Polaroid Land camera 250, produced between 1967 and 1969

One of the things I noticed when I did my first set of shots, was the amount of hassle involved in carry and setting up the gear. Carrying two cameras – the Polaroid Land camera and the digital – is one thing.

But then there is the issue of using the Land camera on a crowded street, focusing in bright sunlight using a faded rangefinder patch, and then unpeeling the photograph itself, trying not to lose the various bits of backing paper in the wind and then handing then photo to the participant for the digital shot.

Quality is also an issue. Polaroids aren’t really meant for scanning. They look just fine at the size and printing format they were intended for. But scanning them reveals all those imperfections, grains, fibres and paper textures, that were never intended to be viewed at close range.
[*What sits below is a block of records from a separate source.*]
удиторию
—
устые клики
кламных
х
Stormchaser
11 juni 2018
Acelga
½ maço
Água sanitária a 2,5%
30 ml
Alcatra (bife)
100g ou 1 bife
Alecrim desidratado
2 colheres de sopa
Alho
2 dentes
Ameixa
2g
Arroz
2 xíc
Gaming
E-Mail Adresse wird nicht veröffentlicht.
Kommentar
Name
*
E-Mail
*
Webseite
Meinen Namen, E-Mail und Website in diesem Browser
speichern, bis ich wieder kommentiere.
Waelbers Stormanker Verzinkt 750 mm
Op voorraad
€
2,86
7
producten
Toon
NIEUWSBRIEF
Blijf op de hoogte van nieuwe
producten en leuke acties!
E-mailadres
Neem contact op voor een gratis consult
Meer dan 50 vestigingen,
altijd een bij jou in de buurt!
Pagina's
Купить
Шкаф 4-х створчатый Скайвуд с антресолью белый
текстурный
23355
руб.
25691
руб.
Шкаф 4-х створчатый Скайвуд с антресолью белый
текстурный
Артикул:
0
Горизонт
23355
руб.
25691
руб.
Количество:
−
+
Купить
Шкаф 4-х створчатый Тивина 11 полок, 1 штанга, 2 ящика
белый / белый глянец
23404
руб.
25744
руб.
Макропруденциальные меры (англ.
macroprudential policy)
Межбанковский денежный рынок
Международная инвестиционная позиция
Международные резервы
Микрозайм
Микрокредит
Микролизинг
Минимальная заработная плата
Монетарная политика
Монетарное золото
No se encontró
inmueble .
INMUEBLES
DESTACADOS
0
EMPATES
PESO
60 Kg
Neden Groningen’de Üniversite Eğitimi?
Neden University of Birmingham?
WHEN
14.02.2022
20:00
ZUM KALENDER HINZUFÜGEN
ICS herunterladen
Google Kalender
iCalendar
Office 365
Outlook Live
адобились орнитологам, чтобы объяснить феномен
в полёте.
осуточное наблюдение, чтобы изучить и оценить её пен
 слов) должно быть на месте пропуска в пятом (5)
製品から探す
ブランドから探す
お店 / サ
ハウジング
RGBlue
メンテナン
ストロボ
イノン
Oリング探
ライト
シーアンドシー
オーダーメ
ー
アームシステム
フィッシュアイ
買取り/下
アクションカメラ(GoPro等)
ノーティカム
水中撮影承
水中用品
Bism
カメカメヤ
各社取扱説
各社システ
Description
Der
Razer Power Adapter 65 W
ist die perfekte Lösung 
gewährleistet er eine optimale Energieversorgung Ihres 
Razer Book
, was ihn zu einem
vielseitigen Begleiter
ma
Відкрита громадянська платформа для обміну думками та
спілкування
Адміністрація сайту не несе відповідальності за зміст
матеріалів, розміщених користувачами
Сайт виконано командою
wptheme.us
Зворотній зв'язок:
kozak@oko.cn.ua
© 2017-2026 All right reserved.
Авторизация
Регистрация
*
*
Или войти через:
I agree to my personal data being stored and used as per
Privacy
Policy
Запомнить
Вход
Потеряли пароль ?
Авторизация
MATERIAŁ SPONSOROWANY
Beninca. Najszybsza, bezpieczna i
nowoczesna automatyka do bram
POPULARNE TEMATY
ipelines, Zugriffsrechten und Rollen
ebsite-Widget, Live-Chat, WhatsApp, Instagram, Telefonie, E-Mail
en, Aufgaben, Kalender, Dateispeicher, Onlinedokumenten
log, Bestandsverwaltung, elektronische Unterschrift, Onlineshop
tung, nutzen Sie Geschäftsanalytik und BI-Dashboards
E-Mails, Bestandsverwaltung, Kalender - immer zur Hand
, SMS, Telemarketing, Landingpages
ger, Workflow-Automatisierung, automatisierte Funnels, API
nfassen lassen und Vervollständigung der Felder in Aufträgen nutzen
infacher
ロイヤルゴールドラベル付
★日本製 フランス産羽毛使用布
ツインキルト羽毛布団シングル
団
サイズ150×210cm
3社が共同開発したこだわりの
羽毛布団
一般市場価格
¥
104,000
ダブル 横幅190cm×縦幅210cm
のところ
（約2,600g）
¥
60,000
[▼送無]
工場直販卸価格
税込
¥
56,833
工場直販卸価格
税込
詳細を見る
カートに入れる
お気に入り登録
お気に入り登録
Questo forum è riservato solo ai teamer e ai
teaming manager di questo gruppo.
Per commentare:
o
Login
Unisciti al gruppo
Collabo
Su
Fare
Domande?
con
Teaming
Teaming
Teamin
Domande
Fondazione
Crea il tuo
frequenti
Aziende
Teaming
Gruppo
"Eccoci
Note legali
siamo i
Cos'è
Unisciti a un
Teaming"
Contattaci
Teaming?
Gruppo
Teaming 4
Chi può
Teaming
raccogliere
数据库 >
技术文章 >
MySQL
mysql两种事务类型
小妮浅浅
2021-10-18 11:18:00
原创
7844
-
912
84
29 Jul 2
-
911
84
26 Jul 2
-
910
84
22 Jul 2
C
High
Negative backing paper from peel apart film.

Negative backing paper from peel apart film

Polaroid instant photo technology was designed to be temporary, for previewing purposes, for instant gratification before discarding, putting on a shelf to fade (as they inevitably do), or losing down the back of a settee possibly to be discovered years later.

It seems almost trite to say that they were the camera-phone of their generation, but they do have similarities. That instant film cameras are having somewhat of a renaissance, albeit in a consumer rather than a professional format, seems indicative that instant print photography still satisfies a desire that was briefly lost.